• [What the task requires]
Reproduce exactly the lines from the one containing "Contact (712, 136)" through the last line of the records below, both included, and nothing else.

• [Information supplied]
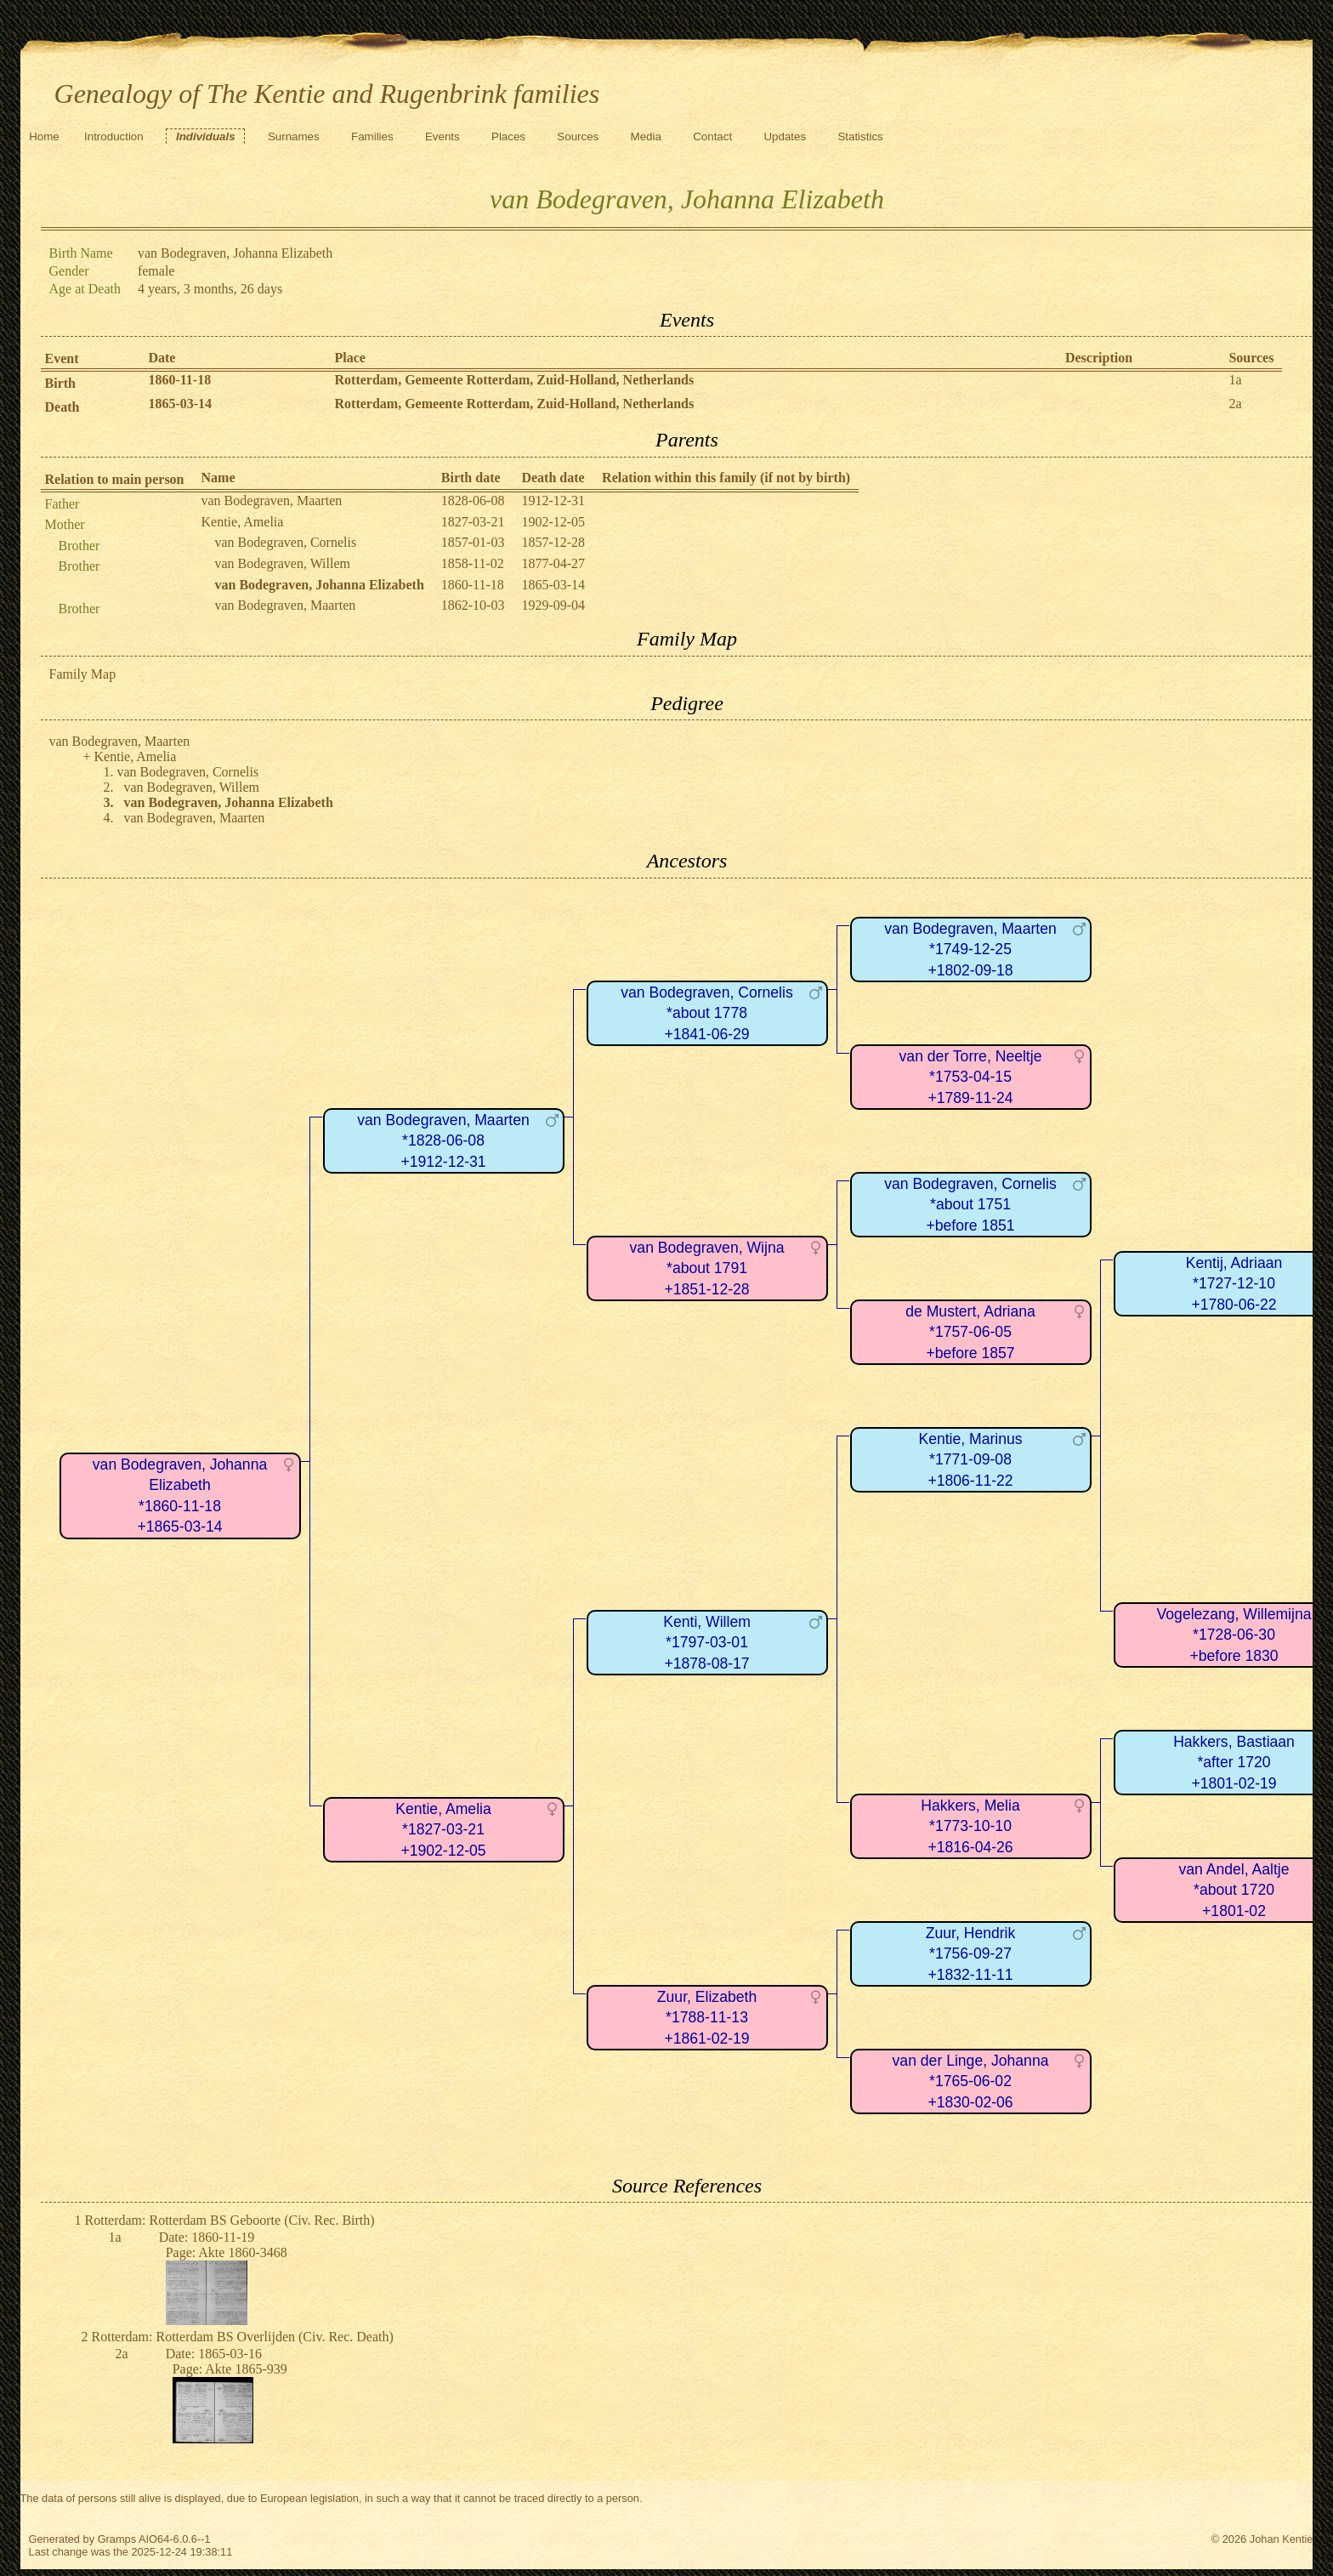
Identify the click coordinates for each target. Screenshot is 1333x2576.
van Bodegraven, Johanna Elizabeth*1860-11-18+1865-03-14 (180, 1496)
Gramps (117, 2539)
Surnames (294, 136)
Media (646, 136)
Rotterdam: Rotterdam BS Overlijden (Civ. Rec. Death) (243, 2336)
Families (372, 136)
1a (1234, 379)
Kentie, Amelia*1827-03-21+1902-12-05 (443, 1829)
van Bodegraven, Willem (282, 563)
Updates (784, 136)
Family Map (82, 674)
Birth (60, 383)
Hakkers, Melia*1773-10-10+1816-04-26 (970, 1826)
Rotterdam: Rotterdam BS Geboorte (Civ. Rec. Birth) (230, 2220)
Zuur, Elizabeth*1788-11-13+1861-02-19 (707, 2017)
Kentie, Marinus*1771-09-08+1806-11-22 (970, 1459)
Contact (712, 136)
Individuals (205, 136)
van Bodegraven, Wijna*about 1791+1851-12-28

• [Answer to this exercise]
Contact (712, 136)
Individuals (205, 136)
van Bodegraven, Wijna*about 1791+1851-12-28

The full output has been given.